Every resource must have a 'domain' and 'environment' tag for automated billing export and chargeback.

Retention

Bronze data (raw) kept for 7 years (compliance). Silver/Gold transient data kept for 90 days unless specified otherwise.

Risk
Ungoverned full-table scans on massive BigQuery datasets can consume a monthly budget in hours.

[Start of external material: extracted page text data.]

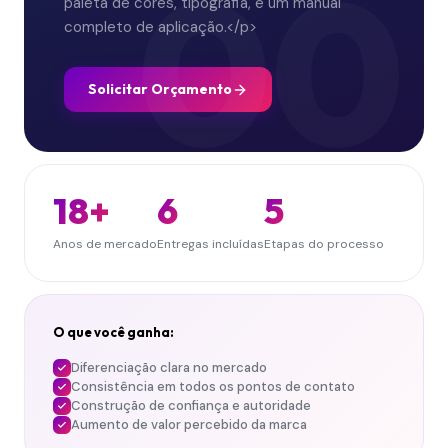
00
paleta de cores, tipografia, e um manual
completo de aplicação.</p>
Solicitar Orçamento
18+
6
5
Anos de mercado
Entregas incluídas
Etapas do processo
O que você ganha:
Diferenciação clara no mercado
Consistência em todos os pontos de contato
Construção de confiança e autoridade
Aumento de valor percebido da marca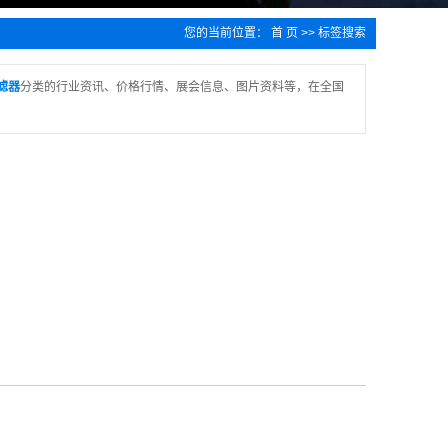
您的当前位置：
首 页
>> 标签搜索
滤器
分类的行业资讯、价格行情、展会信息、图片资料等，在全国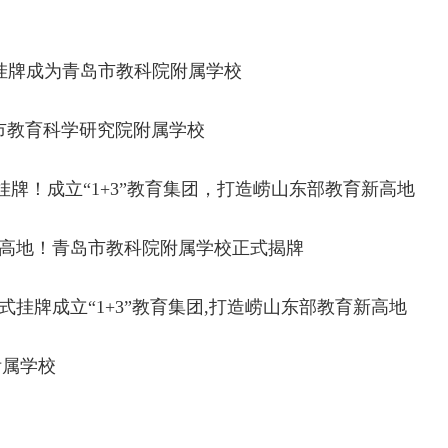
挂牌成为青岛市教科院附属学校
市教育科学研究院附属学校
牌！成立“1+3”教育集团，打造崂山东部教育新高地
高地！青岛市教科院附属学校正式揭牌
挂牌成立“1+3”教育集团,打造崂山东部教育新高地
附属学校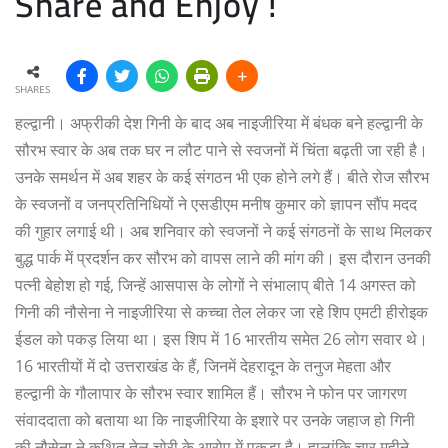
Share and Enjoy !
SHARES
हल्द्वानी। अफ्रीकी देश गिनी के बाद अब नाइजीरिया में बंधक बने हल्द्वानी के
सौरभ स्वार के अब तक घर न लौट पाने से स्वजनों में चिंता बढ़ती जा रही है।
उनके समर्थन में अब शहर के कई संगठन भी एक होने लगे हैं। बीते रोज सौरभ
के स्वजनों व जनप्रतिनिधियों ने एसडीएम मनीष कुमार को ज्ञापन सौंप मदद
की गुहार लगाई थी। अब शनिवार को स्वजनों ने कई संगठनों के साथ मिलकर
बुद्ध पार्क में प्रदर्शन कर सौरभ को वापस लाने की मांग की। इस दौरान उनकी
पत्नी बेहोश हो गई, जिन्हें आसपास के लोगों ने संभालाप् बीते 14 अगस्त को
गिनी की नौसेना ने नाइजीरिया से कच्चा तेल लेकर जा रहे शिप एमटी हीरोइक
ईडल को पकड़ लिया था। इस शिप में 16 भारतीय समेत 26 लोग सवार थे।
16 भारतीयों में दो उत्तराखंड के हैं, जिनमें देहरादून के तनुज मेहता और
हल्द्वानी के गौलापार के सौरभ स्वार शामिल हैं। सौरभ ने फोन पर जागरण
संवाददाता को बताया था कि नाइजीरिया के इशारे पर उनके जहाज हो गिनी
की नौसेना ने कथित तेल चोरी के आरोप में पकड़ा है। हालांकि चार महीने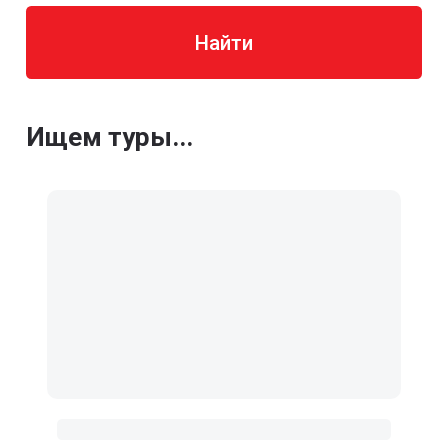
Найти
Ищем туры...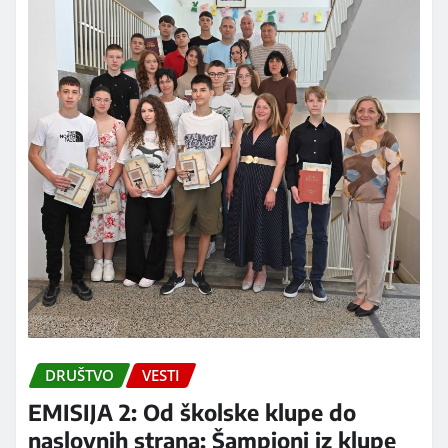
DRUŠTVO
VESTI
EMISIJA 2: Od školske klupe do
naslovnih strana: Šampioni iz klupe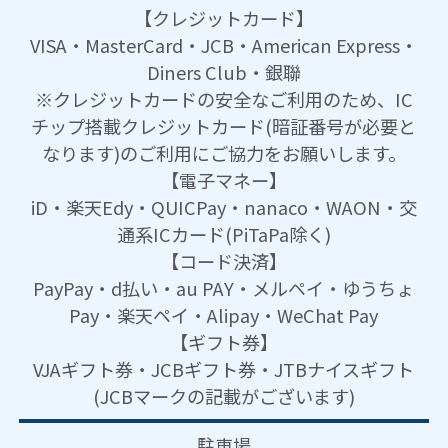
【クレジットカード】
VISA・MasterCard・JCB・American Express・
Diners Club・銀聯
※クレジットカードの安全なご利用のため、IC
チップ搭載クレジットカード(暗証番号が必要と
なります)のご利用にご協力をお願いします。
【電子マネー】
iD・楽天Edy・QUICPay・nanaco・WAON・交
通系ICカード(PiTaPa除く)
【コード決済】
PayPay・d払い・au PAY・メルペイ・ゆうちょ
Pay・楽天ペイ・Alipay・WeChat Pay
【ギフト券】
VJAギフト券・JCBギフト券・JTBナイスギフト
(JCBマークの記載がございます)
駐車場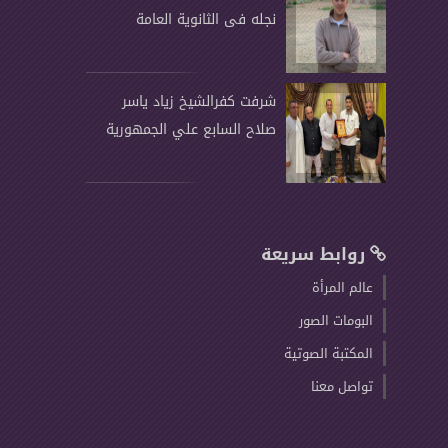
نجله فى الثانوية العامة
شرفت كفرالشيخ زياد ياسر
صلاح السابع علي الجمهورية
روابط سريعة
عالم المرأة
البومات الصور
المكتبة الصوتية
تواصل معنا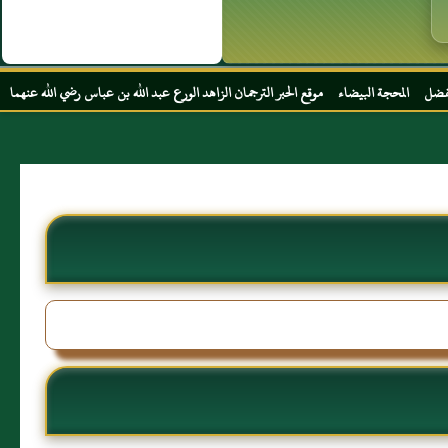
موقع الحبر الترجمان الزاهد الورع عبد الله بن عباس رضي الله عنهما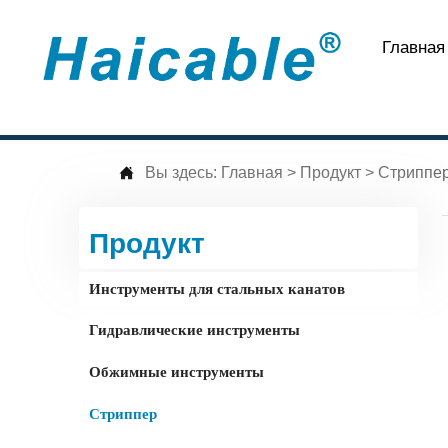
Главная

Вы здесь:
Главная
>
Продукт
>
Стриппе
Продукт
Инструменты для стальных канатов
Гидравлические инструменты
Обжимные инструменты
Стриппер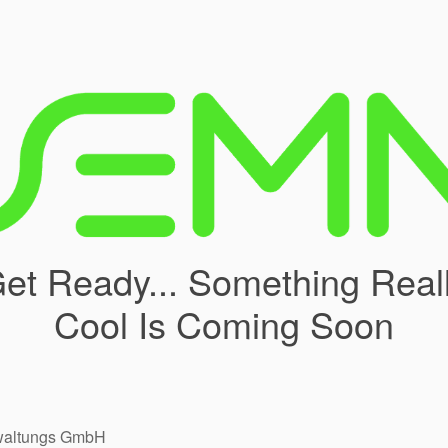
et Ready... Something Real
Cool Is Coming Soon
rwaltungs GmbH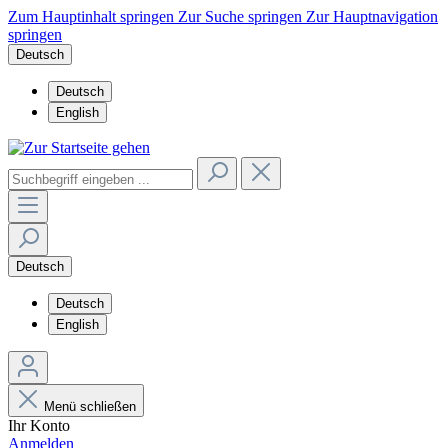
Zum Hauptinhalt springen
Zur Suche springen
Zur Hauptnavigation
springen
Deutsch
Deutsch
English
Deutsch
Deutsch
English
Menü schließen
Ihr Konto
Anmelden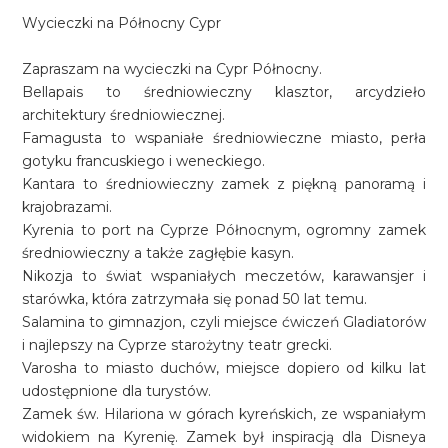
Wycieczki na Północny Cypr
Zapraszam na wycieczki na Cypr Północny.
Bellapais to średniowieczny klasztor, arcydzieło
architektury średniowiecznej.
Famagusta to wspaniałe średniowieczne miasto, perła
gotyku francuskiego i weneckiego.
Kantara to średniowieczny zamek z piękną panoramą i
krajobrazami.
Kyrenia to port na Cyprze Północnym, ogromny zamek
średniowieczny a także zagłębie kasyn.
Nikozja to świat wspaniałych meczetów, karawansjer i
starówka, która zatrzymała się ponad 50 lat temu.
Salamina to gimnazjon, czyli miejsce ćwiczeń Gladiatorów
i najlepszy na Cyprze starożytny teatr grecki.
Varosha to miasto duchów, miejsce dopiero od kilku lat
udostępnione dla turystów.
Zamek św. Hilariona w górach kyreńskich, ze wspaniałym
widokiem na Kyrenię. Zamek był inspiracją dla Disneya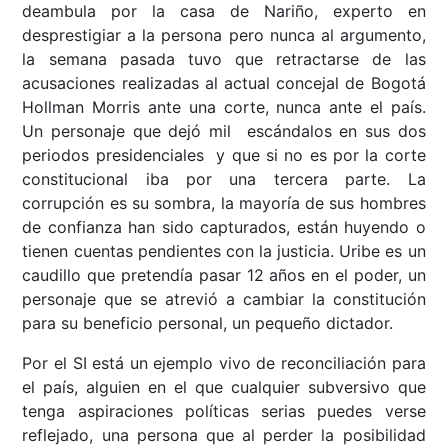
deambula por la casa de Nariño, experto en
desprestigiar a la persona pero nunca al argumento,
la semana pasada tuvo que retractarse de las
acusaciones realizadas al actual concejal de Bogotá
Hollman Morris ante una corte, nunca ante el país.
Un personaje que dejó mil escándalos en sus dos
periodos presidenciales y que si no es por la corte
constitucional iba por una tercera parte. La
corrupción es su sombra, la mayoría de sus hombres
de confianza han sido capturados, están huyendo o
tienen cuentas pendientes con la justicia. Uribe es un
caudillo que pretendía pasar 12 años en el poder, un
personaje que se atrevió a cambiar la constitución
para su beneficio personal, un pequeño dictador.
Por el SI está un ejemplo vivo de reconciliación para
el país, alguien en el que cualquier subversivo que
tenga aspiraciones políticas serias puedes verse
reflejado, una persona que al perder la posibilidad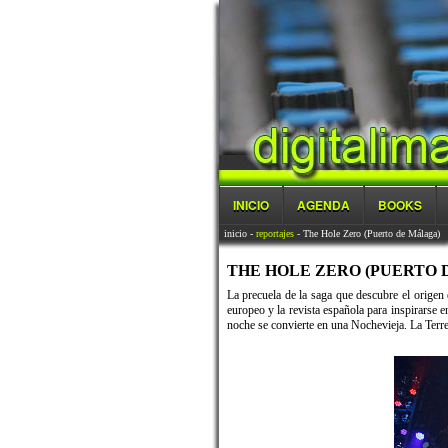
INICIO
AGENDA
BOOKS
inicio
-
reportajes
- The Hole Zero (Puerto de Málaga)
THE HOLE ZERO (PUERTO DE
La precuela de la saga que descubre el origen 
europeo y la revista española para inspirarse en
noche se convierte en una Nochevieja. La Terr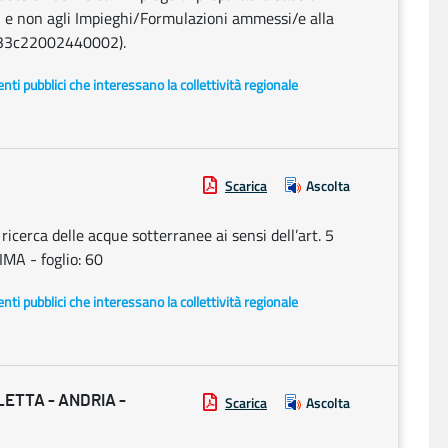
i e non agli Impieghi/Formulazioni ammessi/e alla
J33c22002440002).
i enti pubblici che interessano la collettività regionale
Scarica
Ascolta
cerca delle acque sotterranee ai sensi dell’art. 5
MA - foglio: 60
i enti pubblici che interessano la collettività regionale
ETTA - ANDRIA -
Scarica
Ascolta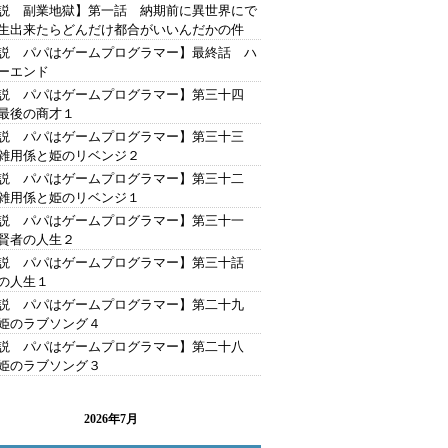
説 副業地獄】第一話 納期前に異世界にで
生出来たらどんだけ都合がいいんだかの件
説 パパはゲームプログラマー】最終話 ハ
ーエンド
説 パパはゲームプログラマー】第三十四
最後の商才１
説 パパはゲームプログラマー】第三十三
雑用係と姫のリベンジ２
説 パパはゲームプログラマー】第三十二
雑用係と姫のリベンジ１
説 パパはゲームプログラマー】第三十一
賢者の人生２
説 パパはゲームプログラマー】第三十話
の人生１
説 パパはゲームプログラマー】第二十九
姫のラブソング４
説 パパはゲームプログラマー】第二十八
姫のラブソング３
2026年7月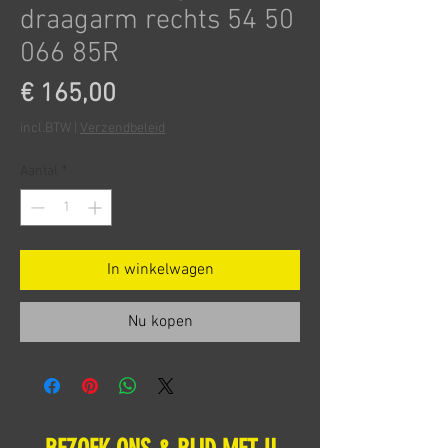
draagarm rechts 54 50
066 85R
Prijs
€ 165,00
incl.BTW
|
Verzendbeleid
Aantal
*
In winkelwagen
Nu kopen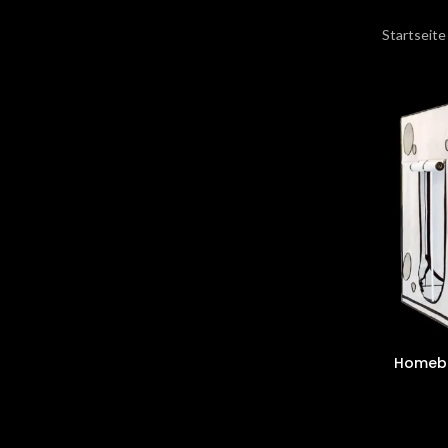
Startseit
Homebo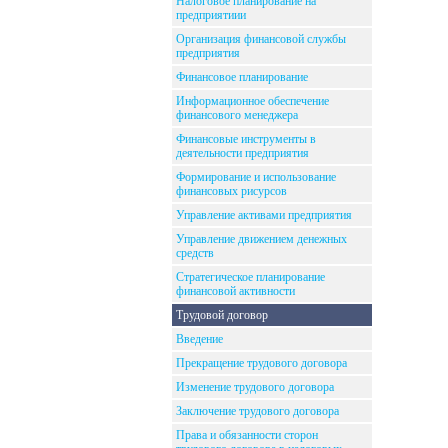
Налоговое планирование на
предприятиии
Организация финансовой службы
предприятия
Финансовое планирование
Информационное обеспечение
финансового менеджера
Финансовые инструменты в
деятельности предприятия
Формирование и использование
финансовых рисурсов
Управление активами предприятия
Управление движением денежных
средств
Стратегическое планирование
финансовой активности
Трудовой договор
Введение
Прекращение трудового договора
Изменение трудового договора
Заключение трудового договора
Права и обязанности сторон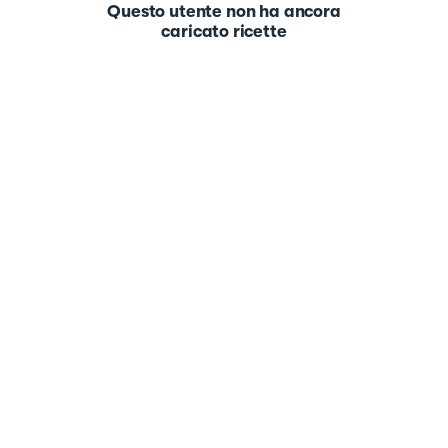
Questo utente non ha ancora
caricato ricette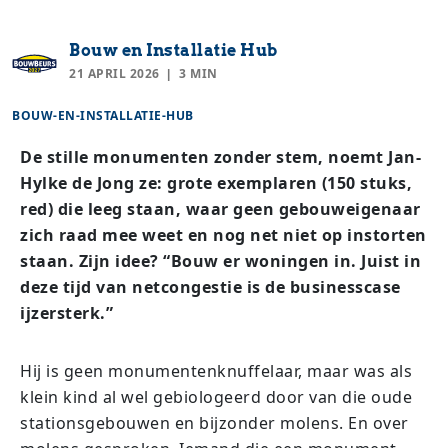
Bouw en Installatie Hub
21 APRIL 2026
3 MIN
BOUW-EN-INSTALLATIE-HUB
De stille monumenten zonder stem, noemt Jan-
Hylke de Jong ze: grote exemplaren (150 stuks,
red) die leeg staan, waar geen gebouweigenaar
zich raad mee weet en nog net niet op instorten
staan. Zijn idee? “Bouw er woningen in. Juist in
deze tijd van netcongestie is de businesscase
ijzersterk.”
Hij is geen monumentenknuffelaar, maar was als
klein kind al wel gebiologeerd door van die oude
stationsgebouwen en bijzonder molens. En over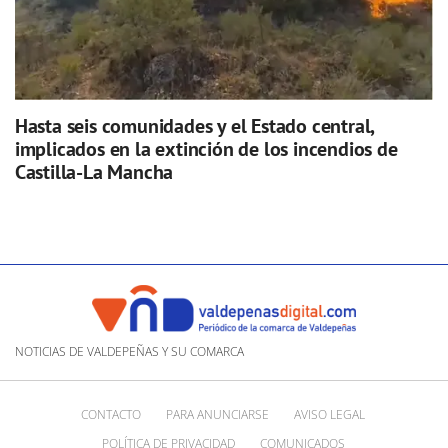
Hasta seis comunidades y el Estado central,
implicados en la extinción de los incendios de
Castilla-La Mancha
NOTICIAS DE VALDEPEÑAS Y SU COMARCA
CONTACTO
PARA ANUNCIARSE
AVISO LEGAL
POLÍTICA DE PRIVACIDAD
COMUNICADOS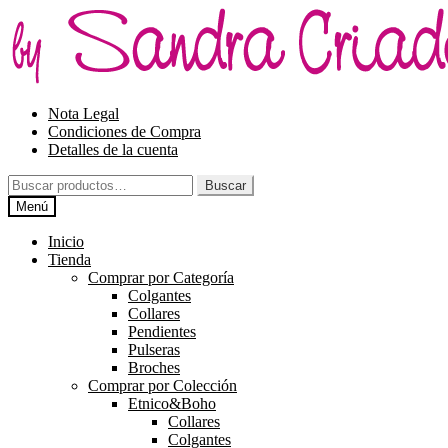
Ir
Ir
a
al
la
contenido
navegación
Nota Legal
Condiciones de Compra
Detalles de la cuenta
Buscar
Buscar
por:
Menú
Inicio
Tienda
Comprar por Categoría
Colgantes
Collares
Pendientes
Pulseras
Broches
Comprar por Colección
Etnico&Boho
Collares
Colgantes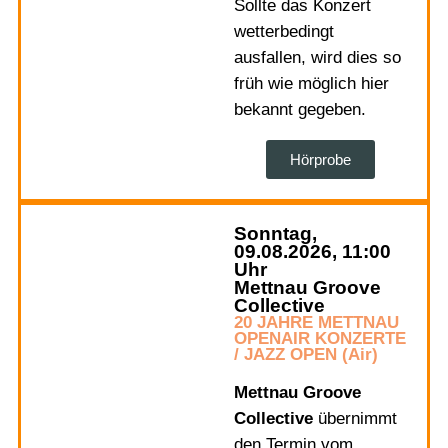
Sollte das Konzert
wetterbedingt
ausfallen, wird dies so
früh wie möglich hier
bekannt gegeben.
Hörprobe
Sonntag,
09.08.2026, 11:00
Uhr
Mettnau Groove
Collective
20 JAHRE METTNAU
OPENAIR KONZERTE
/ JAZZ OPEN (Air)
Mettnau Groove
Collective
übernimmt
den Termin vom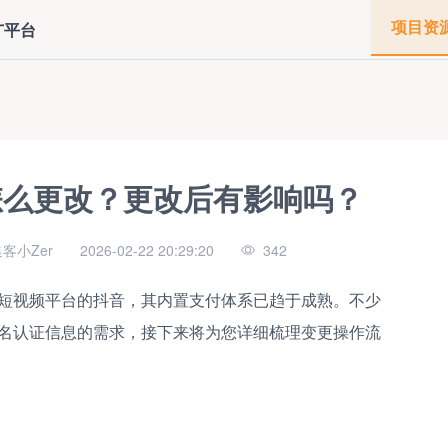
项目资
广平台
怎么更改？更改后有影响吗？
客小Zer
2026-02-22 20:29:20
342
短视频平台的抖音，其内置支付体系已趋于成熟。不少
名认证信息的需求，接下来将为您详细梳理变更操作流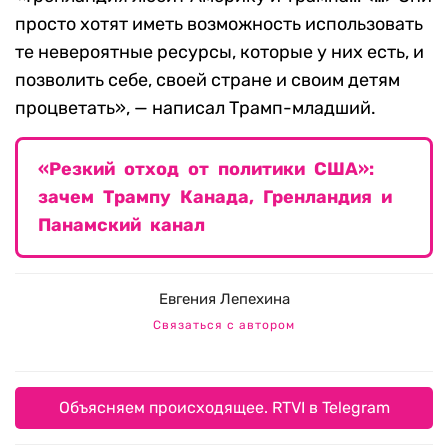
просто хотят иметь возможность использовать
те невероятные ресурсы, которые у них есть, и
позволить себе, своей стране и своим детям
процветать», — написал Трамп-младший.
«Резкий отход от политики США»:
зачем Трампу Канада, Гренландия и
Панамский канал
Евгения Лепехина
Связаться с автором
Объясняем происходящее. RTVI в Telegram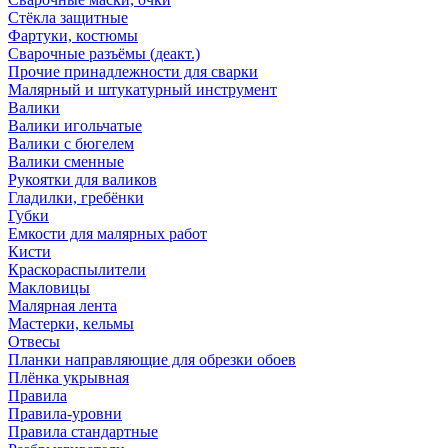
Стёкла защитные
Фартуки, костюмы
Сварочные разъёмы (деакт.)
Прочие принадлежности для сварки
Малярный и штукатурный инструмент
Валики
Валики игольчатые
Валики с бюгелем
Валики сменные
Рукоятки для валиков
Гладилки, гребёнки
Губки
Емкости для малярных работ
Кисти
Краскораспылители
Макловицы
Малярная лента
Мастерки, кельмы
Отвесы
Планки направляющие для обрезки обоев
Плёнка укрывная
Правила
Правила-уровни
Правила стандартные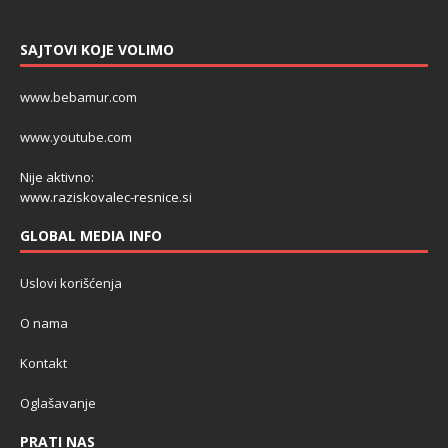
SAJTOVI KOJE VOLIMO
www.bebamur.com
www.youtube.com
Nije aktivno:
www.raziskovalec-resnice.si
GLOBAL MEDIA INFO
Uslovi korišćenja
O nama
Kontakt
Oglašavanje
PRATI NAS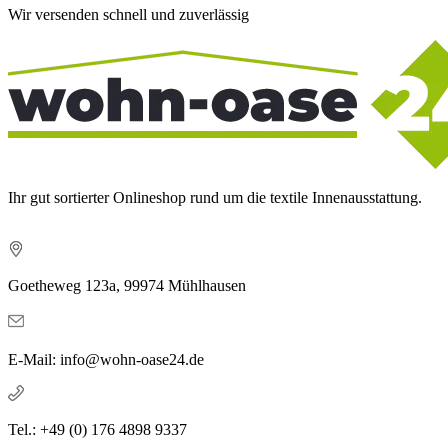
Wir versenden schnell und zuverlässig
Ihr gut sortierter Onlineshop rund um die textile Innenausstattung.
Goetheweg 123a, 99974 Mühlhausen
E-Mail: info@wohn-oase24.de
Tel.: +49 (0) 176 4898 9337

Use partitioning and clustering for all large tables.

Reliability practices

Game Days

Periodic simulation of failures (e.g., source DB goes offline, schema breaks) to test team response and runbooks.

Operational Readiness

Before a data product goes to 'Production', it must pass a review of its monitoring, runbooks, and cost estimates.

GCP mapping
Cloud Billing Reports, Billing Export to BigQuery (for custom Dashboards), Cloud Quotas, BigQuery Reservations (Flat-rate vs Flex).

Failure modes

  • ! Cost Explosion: A recursive logic error in a transformation pipeline causes massive compute consumption overnight.
  • ! Orphaned Resources: Temporary tables or staging files are never deleted, leading to slowly creeping storage costs.
  • ! The "Not My Problem" Gap: A failure occurs in the intersection between infra and logic, and both teams wait for the other to act.
  • ! Retention Failure: Sensitive data is kept longer than legally allowed due to a misconfigured lifecycle policy.